## Task description
Restate word for word the lines below that run from the one holding "Soft Spring Manicure" through the one holding "已累計排放逾2.3萬噸核廢水入海，並計劃在2024年2月起，進行", inclusive. Pictures don't belong in the copy.

## Record extracts
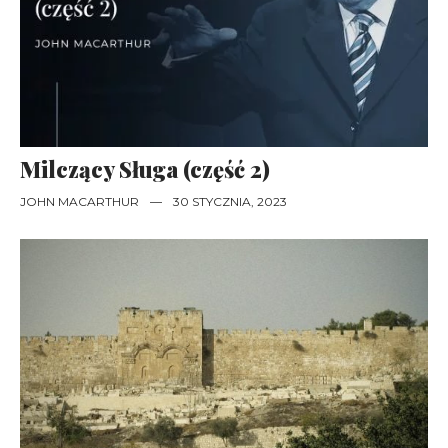
Milczący Sługa (część 2)
JOHN MACARTHUR
—
30 STYCZNIA, 2023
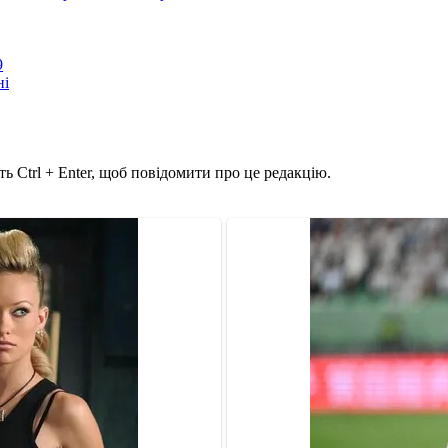
9
ні
ь Ctrl + Enter, щоб повідомити про це редакцію.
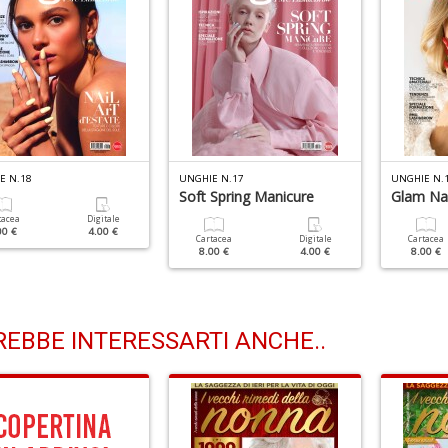
E N.18
UNGHIE N.17
UNGHIE N.
Soft Spring Manicure
Glam Nai
tacea
Digitale
00 €
4.00 €
Cartacea
Digitale
Cartacea
8.00 €
4.00 €
8.00 €
EBBE INTERESSARTI ANCHE..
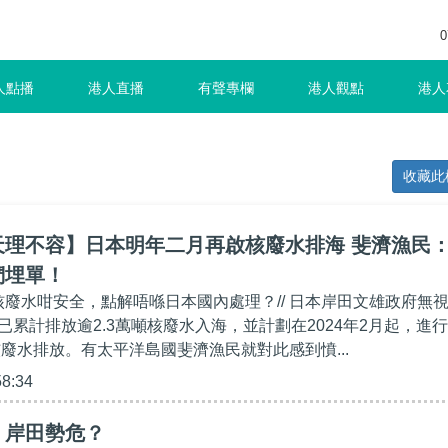
0
人點播
港人直播
有聲專欄
港人觀點
港人
收藏此
天理不容】日本明年二月再啟核廢水排海 斐濟漁民
們埋單！
到核廢水咁安全，點解唔喺日本國內處理？// 日本岸田文雄政府無
已累計排放逾2.3萬噸核廢水入海，並計劃在2024年2月起，進行
核廢水排放。有太平洋島國斐濟漁民就對此感到憤...
58:34
】岸田勢危？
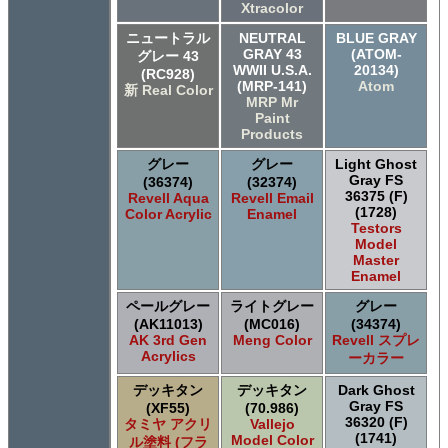
Xtracolor
ニュートラル
NEUTRAL
BLUE GRAY
GRAY 43
(ATOM-
グレー 43
WWII U.S.A.
20134)
(RC928)
(MRP-141)
Atom
新 Real Color
MRP Mr
Paint
Products
グレー
グレー
Light Ghost
Gray FS
(36374)
(32374)
36375 (F)
Revell Aqua
Revell Email
(1728)
Color Acrylic
Enamel
Testors
Model
Master
Enamel
ペールグレー
ライトグレー
グレー
(AK11013)
(MC016)
(34374)
AK 3rd Gen
Meng Color
Revell スプレ
Acrylics
ーカラー
デッキタン
デッキタン
Dark Ghost
Gray FS
(XF55)
(70.986)
36320 (F)
タミヤ アクリ
Vallejo
(1741)
Model Color
ル塗料 (フラ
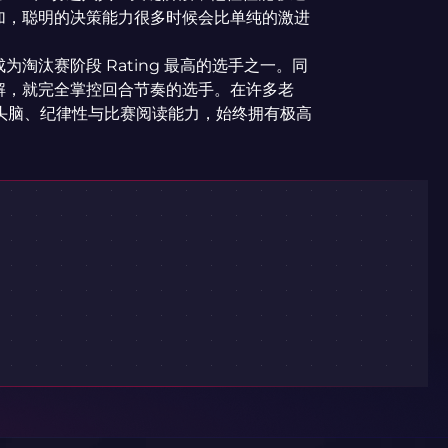
加，聪明的决策能力很多时候会比单纯的激进
淘汰赛阶段 Rating 最高的选手之一。同
解，就完全掌控回合节奏的选手。在许多老
凭借自己的头脑、纪律性与比赛阅读能力，始终拥有极高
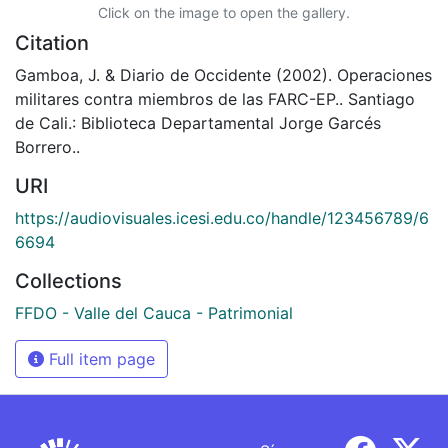
Click on the image to open the gallery.
Citation
Gamboa, J. & Diario de Occidente (2002). Operaciones
militares contra miembros de las FARC-EP.. Santiago
de Cali.: Biblioteca Departamental Jorge Garcés
Borrero..
URI
https://audiovisuales.icesi.edu.co/handle/123456789/6
6694
Collections
FFDO - Valle del Cauca - Patrimonial
Full item page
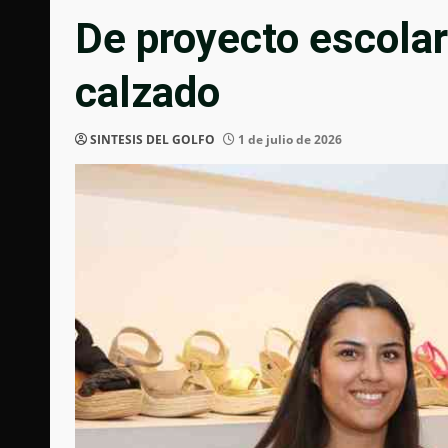
De proyecto escolar
calzado
SINTESIS DEL GOLFO
1 de julio de 2026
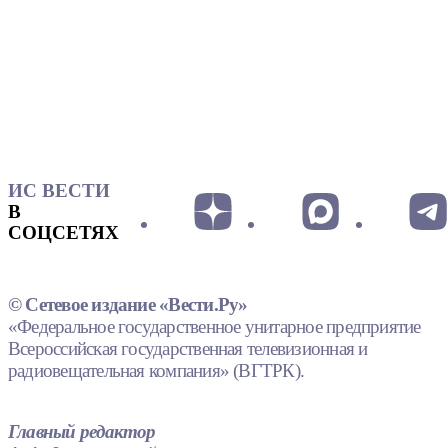
ИС ВЕСТИ
В
СОЦСЕТЯХ
© Сетевое издание «Вести.Ру»
«Федеральное государственное унитарное предприятие
Всероссийская государственная телевизионная и
радиовещательная компания» (ВГТРК).
Главный редактор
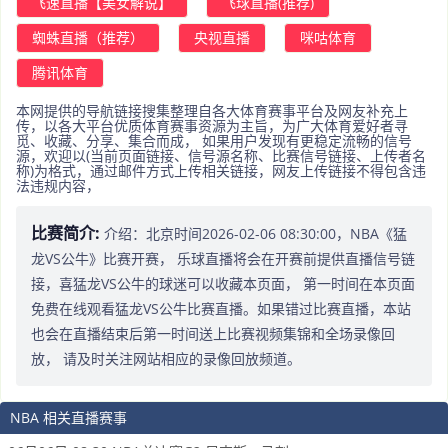
飞速直播【美女解说】
飞球直播(推荐)
蜘蛛直播（推荐）
央视直播
咪咕体育
腾讯体育
本网提供的导航链接搜集整理自各大体育赛事平台及网友补充上
传，以各大平台优质体育赛事资源为主旨，为广大体育爱好者寻
觅、收藏、分享、集合而成， 如果用户发现有更稳定流畅的信号
源，欢迎以(当前页面链接、信号源名称、比赛信号链接、上传者名
称)为格式，通过邮件方式上传相关链接，网友上传链接不得包含违
法违规内容，
比赛简介:
介绍：北京时间2026-02-06 08:30:00，NBA《猛
龙VS公牛》比赛开赛， 乐球直播将会在开赛前提供直播信号链
接，喜猛龙VS公牛的球迷可以收藏本页面， 第一时间在本页面
免费在线观看猛龙VS公牛比赛直播。如果错过比赛直播，本站
也会在直播结束后第一时间送上比赛视频集锦和全场录像回
放， 请及时关注网站相应的录像回放频道。
NBA 相关直播赛事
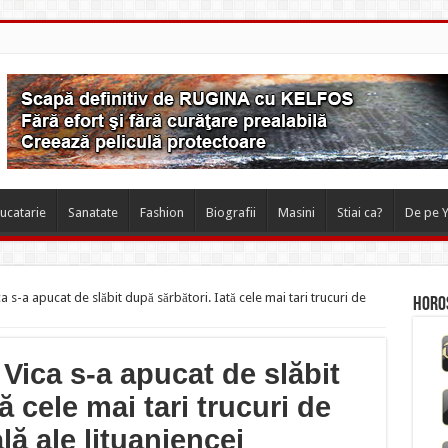
ucatarie
Sanatate
Fashion
Biografii
Masini
Stiai ca?
De pe 
s-a apucat de slăbit după sărbători. Iată cele mai tari trucuri de
Horos
ica s-a apucat de slăbit
ă cele mai tari trucuri de
lă ale lituaniencei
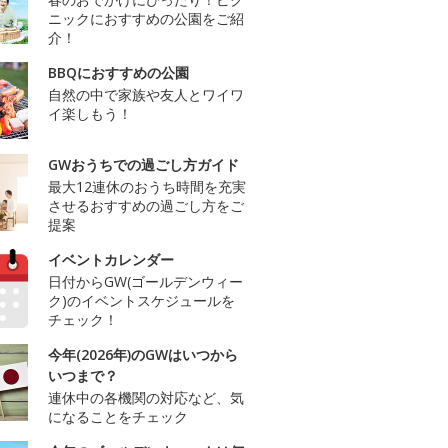
ニックにおすすめの公園をご紹
介！
BBQにおすすめの公園
自然の中で家族や友人とワイワ
イ楽しもう！
GWおうちでの過ごし方ガイド
最大12連休のおうち時間を充実
させるおすすめの過ごし方をご
提案
イベントカレンダー
日付からGW(ゴールデンウィー
ク)のイベントスケジュールを
チェック！
今年(2026年)のGWはいつから
いつまで？
連休中の各機関の対応など、気
になることをチェック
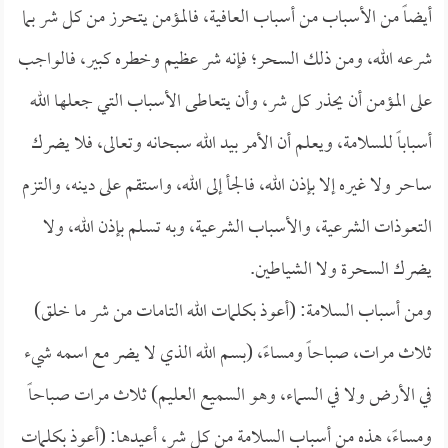
أيضاً من الأسباب من أسباب العافية، فالمؤمن يتحرز من كل شر بما
شرعه الله، ومن ذلك السحر؛ فإنه شر عظيم وخطره كبير، فالواجب
على المؤمن أن يحذر كل شر، وأن يتعاطى الأسباب التي جعلها الله
أسباباً للسلامة، ويعلم أن الأمر بيد الله سبحانه وتعالى، فلا يضرك
ساحر ولا غيره إلا بإذن الله، فالجأ إلى الله، واستقم على دينه، والتزم
التعوذات الشرعية، والأسباب الشرعية، وبه تسلم بإذن الله، ولا
يضرك السحرة ولا الشياطين.
ومن أسباب السلامة: (أعوذ بكلمات الله التامات من شر ما خلق)
ثلاث مرات، صباحاً ومساءً، (بسم الله الذي لا يضر مع اسمه شيء
في الأرض ولا في السماء، وهو السميع العليم) ثلاث مرات صباحاً
ومساءً، هذه من أسباب السلامة من كل شر، أعيدها: (أعوذ بكلمات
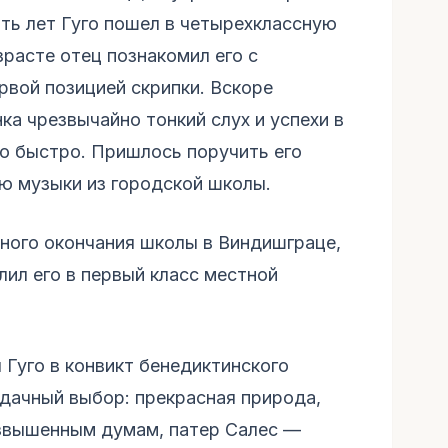
ять лет Гуго пошел в четырехклассную
расте отец познакомил его с
рвой позицией скрипки. Вскоре
ка чрезвычайно тонкий слух и успехи в
о быстро. Пришлось поручить его
ю музыки из городской школы.
шного окончания школы в Виндишграце,
лил его в первый класс местной
 Гуго в конвикт бенедиктинского
удачный выбор: прекрасная природа,
озвышенным думам, патер Салес —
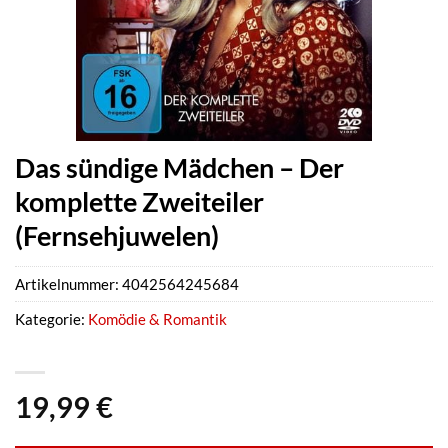
Das sündige Mädchen – Der
komplette Zweiteiler
(Fernsehjuwelen)
Artikelnummer:
4042564245684
Kategorie:
Komödie & Romantik
19,99
€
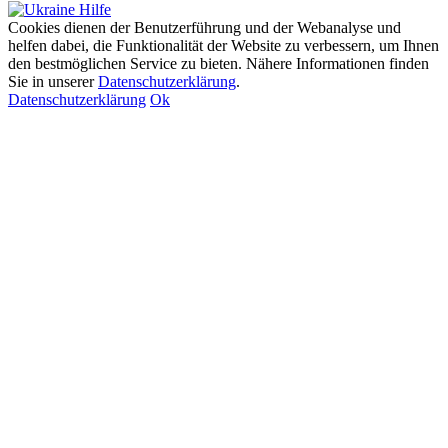
Cookies dienen der Benutzerführung und der Webanalyse und
helfen dabei, die Funktionalität der Website zu verbessern, um Ihnen
den bestmöglichen Service zu bieten. Nähere Informationen finden
Sie in unserer
Datenschutzerklärung
.
Datenschutzerklärung
Ok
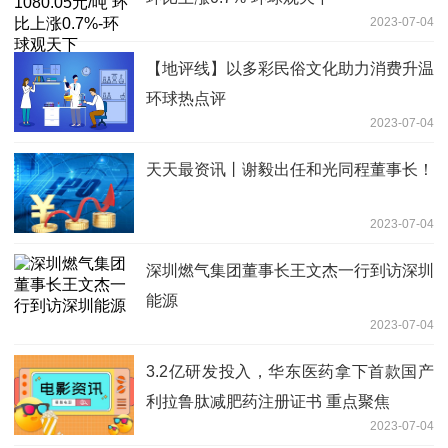
2023-07-04
【地评线】以多彩民俗文化助力消费升温
环球热点评
2023-07-04
天天最资讯丨谢毅出任和光同程董事长！
2023-07-04
深圳燃气集团董事长王文杰一行到访深圳
能源
2023-07-04
3.2亿研发投入，华东医药拿下首款国产
利拉鲁肽减肥药注册证书 重点聚焦
2023-07-04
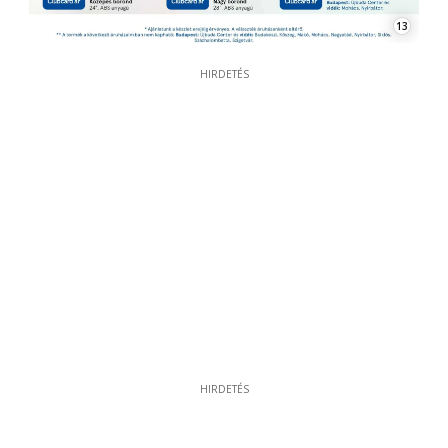
13
HIRDETÉS
HIRDETÉS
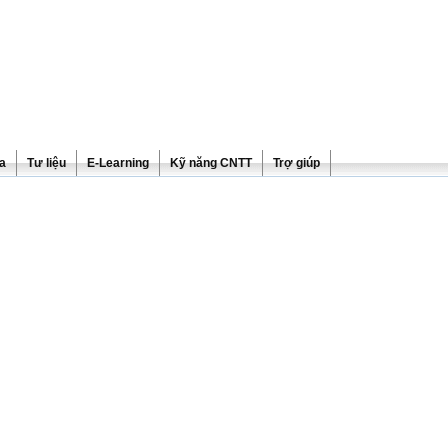
ra
Tư liệu
E-Learning
Kỹ năng CNTT
Trợ giúp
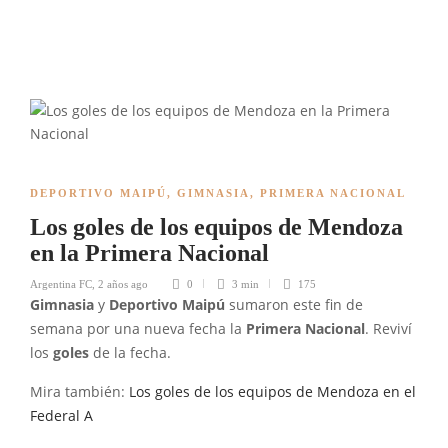
DEPORTIVO MAIPÚ
,
GIMNASIA
,
PRIMERA NACIONAL
Los goles de los equipos de Mendoza
en la Primera Nacional
Argentina FC
,
2 años ago
0
3 min
175
Gimnasia
y
Deportivo Maipú
sumaron este fin de
semana por una nueva fecha la
Primera Nacional
. Reviví
los
goles
de la fecha.
Mira también:
Los goles de los equipos de Mendoza en el
Federal A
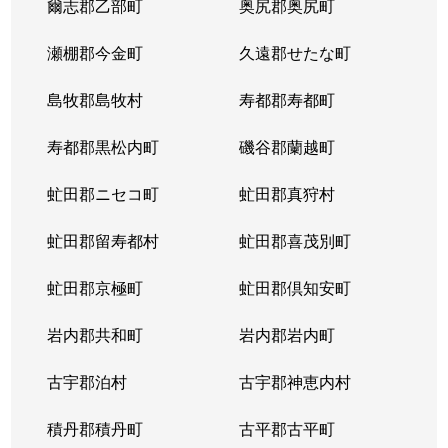
爾志郡乙部町
奥尻郡奥尻町
瀬棚郡今金町
久遠郡せたな町
島牧郡島牧村
寿都郡寿都町
寿都郡黒松内町
磯谷郡蘭越町
虻田郡ニセコ町
虻田郡真狩村
虻田郡留寿都村
虻田郡喜茂別町
虻田郡京極町
虻田郡倶知安町
岩内郡共和町
岩内郡岩内町
古宇郡泊村
古宇郡神恵内村
積丹郡積丹町
古平郡古平町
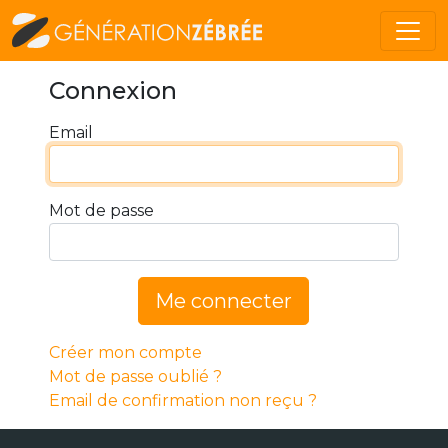
Connexion
Email
Mot de passe
Me connecter
Créer mon compte
Mot de passe oublié ?
Email de confirmation non reçu ?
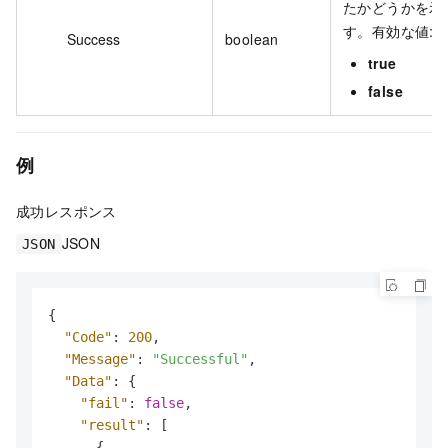
たかどうかを示
す。有効な値:
Success
boolean
true
false
例
成功レスポンス
JSON
JSON
{
"Code"
:
200
,
"Message"
:
"Successful"
,
"Data"
:
{
"fail"
:
false
,
"result"
:
[
{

## Expected answer
Soft Spring Manicure
Glam Nai
tacea
Digitale
00 €
4.00 €
Cartacea
Digitale
Cartacea
8.00 €
4.00 €
8.00 €
EBBE INTERESSARTI ANCHE..
0
人點播
港人直播
有聲專欄
港人觀點
港人
收藏此
天理不容】日本明年二月再啟核廢水排海 斐濟漁民
們埋單！
到核廢水咁安全，點解唔喺日本國內處理？// 日本岸田文雄政府無
已累計排放逾2.3萬噸核廢水入海，並計劃在2024年2月起，進行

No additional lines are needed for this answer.